1. **Physical Therapy:**
- Engage in regular, low-impact exercise tailored to individual capabilities to maintain muscle strength and flexibility.
- Work with a physical therapist to create a personalized exercise program.

2. **Mobility Aids:**
- Utilize mobility aids such as braces, canes, or wheelchairs as needed to maintain independence and safety.

3. **Avoid Overexertion:**
- Avoid activities that may cause muscle overexertion or injury. Balance activity with adequate rest.

4. **Healthy Diet:**
- Follow a balanced diet to support overall health. Maintain optimal body weight to reduce strain on muscles and joints.

5. **Respiratory Care:**
- Monitor respiratory function regularly as respiratory muscles can be affected. Implement respiratory therapies if necessary.

6. **Cardiac Monitoring:**
- Routine cardiac evaluations may be necessary, even though cardiac involvement is less common in LGMD2B, to catch any potential complications early.

7. **Adaptive Devices:**
- Use adaptive devices for daily living activities to maintain independence and improve quality of life.

8. **Regular Check-ups:**
- Have regular check-ups with a neurologist or specialist familiar with muscular dystrophy to monitor disease progression and manage symptoms.

9. **Emotional Support:**
- Consider counseling or support groups to address the emotional and psychological aspects of living with a chronic condition.

Adopting these lifestyle recommendations can help manage symptoms and improve the quality of life for individuals with LGMD2B.
Medication: Autosomal recessive limb-girdle muscular dystrophy type 2B (LGMD2B) is a genetic disorder characterized by progressive muscle weakness, particularly in the shoulder and pelvic areas. Currently, there is no specific medication to cure or halt the progression of LGMD2B. Treatment primarily focuses on managing symptoms and improving the quality of life.

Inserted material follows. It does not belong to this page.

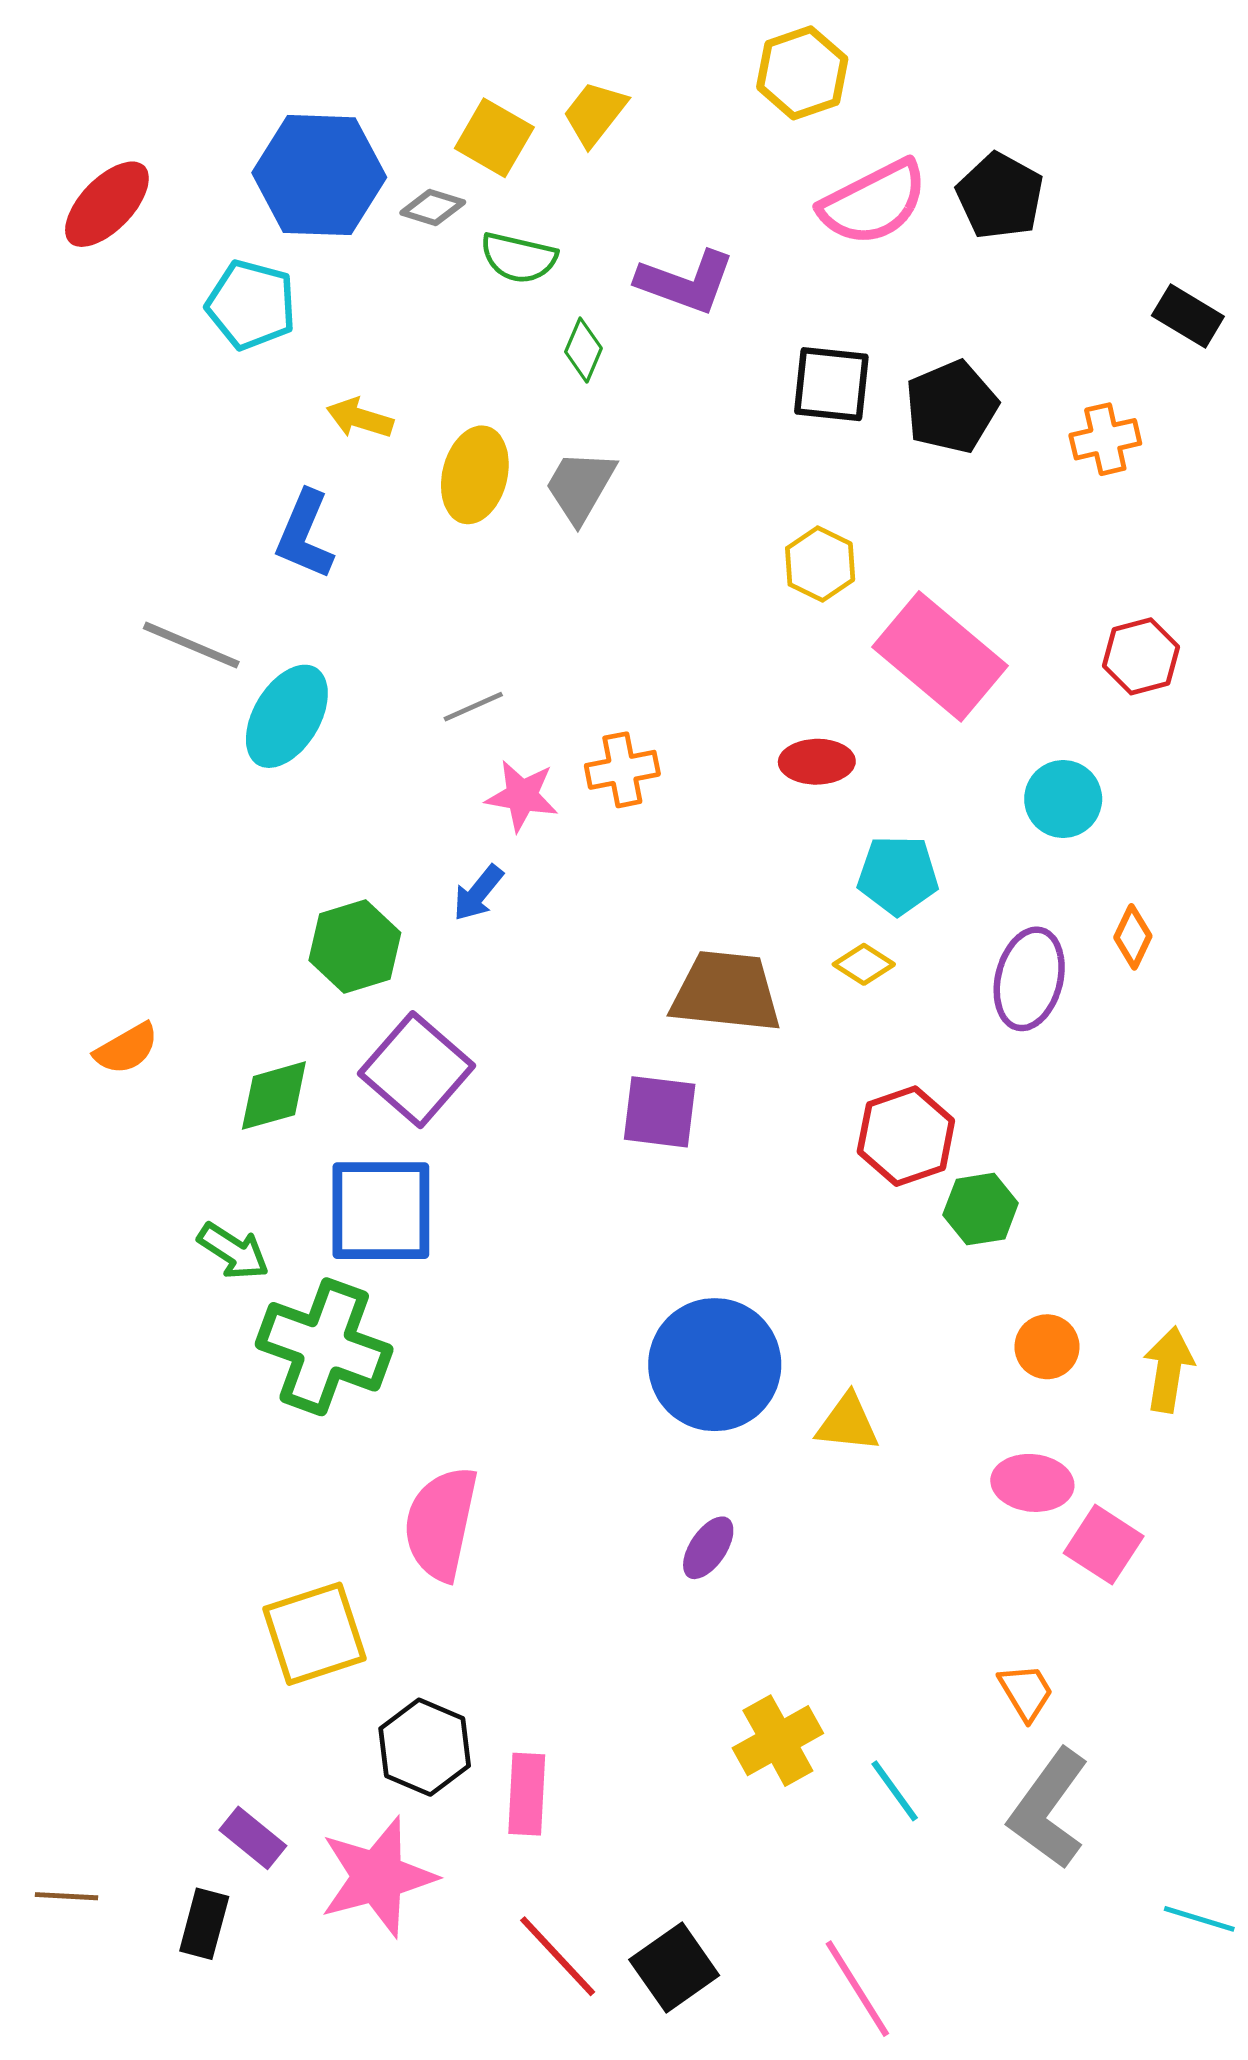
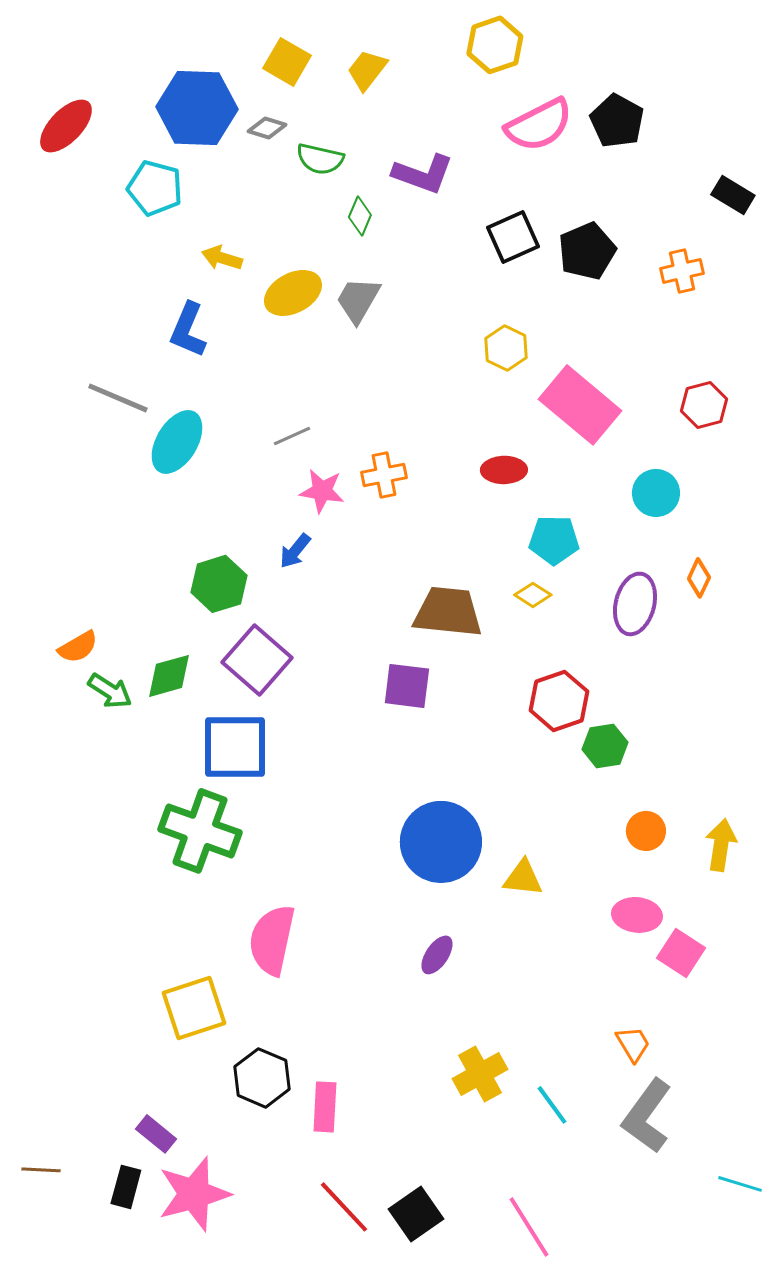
yellow square: (494, 138) -> (287, 62), moved
black square: (831, 384) -> (513, 237), turned -30
yellow ellipse: (475, 475) -> (293, 293), turned 48
green arrow: (233, 1251) -> (110, 691), moved
pink star: (378, 1877) -> (194, 1194), moved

Physical therapy, occupational therapy, and the use of orthopedic devices can help maintain mobility and function. In some cases, corticosteroids might be considered to manage inflammation, although their efficacy in LGMD2B is not well-established. Regular monitoring by a multidisciplinary team is crucial to address complications and optimize supportive care.
Repurposable Drugs: For autosomal recessive limb-girdle muscular dystrophy type 2B (LGMD2B), repurposable drugs have not been well-established. Research is ongoing to identify potential treatments, and supportive care remains the mainstay management strategy. Physical therapy, occupational therapy, and assistive devices are typically used to improve quality of life. For the most recent information on repurposable drugs, ongoing clinical trials should be consulted.
Metabolites: Autosomal recessive limb-girdle muscular dystrophy type 2B (LGMD2B) is associated with mutations in the DYSF gene, which encodes the protein dysferlin. Although specific metabolites directly linked to this disease are not well-documented, disruptions in dysferlin can affect muscle cell membrane repair and muscle metabolism.

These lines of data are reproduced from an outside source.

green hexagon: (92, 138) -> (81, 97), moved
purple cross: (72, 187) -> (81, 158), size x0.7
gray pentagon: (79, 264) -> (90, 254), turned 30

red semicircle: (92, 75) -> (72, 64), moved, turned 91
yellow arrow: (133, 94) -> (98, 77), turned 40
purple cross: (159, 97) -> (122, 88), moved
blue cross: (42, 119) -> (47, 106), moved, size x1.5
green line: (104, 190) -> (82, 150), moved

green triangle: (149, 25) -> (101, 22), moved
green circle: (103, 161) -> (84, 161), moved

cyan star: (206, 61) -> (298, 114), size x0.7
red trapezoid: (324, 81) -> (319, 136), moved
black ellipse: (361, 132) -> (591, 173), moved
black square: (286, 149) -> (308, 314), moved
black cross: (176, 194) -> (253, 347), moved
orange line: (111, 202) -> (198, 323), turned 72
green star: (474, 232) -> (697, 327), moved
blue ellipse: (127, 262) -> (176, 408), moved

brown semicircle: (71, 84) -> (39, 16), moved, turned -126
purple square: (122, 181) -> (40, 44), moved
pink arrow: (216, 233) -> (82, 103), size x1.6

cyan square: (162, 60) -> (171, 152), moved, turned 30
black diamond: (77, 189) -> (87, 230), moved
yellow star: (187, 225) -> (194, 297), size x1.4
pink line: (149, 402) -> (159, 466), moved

Understanding LGMD2B does not principally involve a specific set of metabolites but primarily revolves around the defective protein and muscle integrity. Therefore, focus is maintained on genetic and protein-level investigations rather than specific metabolic markers.
Nutraceuticals: There is currently no specific evidence supporting the use of nutraceuticals in the treatment of autosomal recessive limb-girdle muscular dystrophy type 2B (LGMD2B). Nutraceuticals, substances that can be considered food or part of a food and provide medical or health benefits, may not have a direct therapeutic effect on this genetic condition. However, maintaining a balanced diet that supports overall muscle health is generally recommended. Research is ongoing, and any consideration of nutraceuticals should be discussed with healthcare providers.
Peptides: Autosomal recessive limb-girdle muscular dystrophy type 2B (LGMD2B) is caused by mutations in the DYSF gene, which encodes dysferlin. Dysferlin is a protein crucial for muscle cell membrane repair. Alterations in the DYSF gene impair this repair mechanism, leading to progressive muscle wasting and weakness, primarily affecting the shoulder and pelvic girdles. Currently, treatment focuses on managing symptoms, as no curative therapy exists.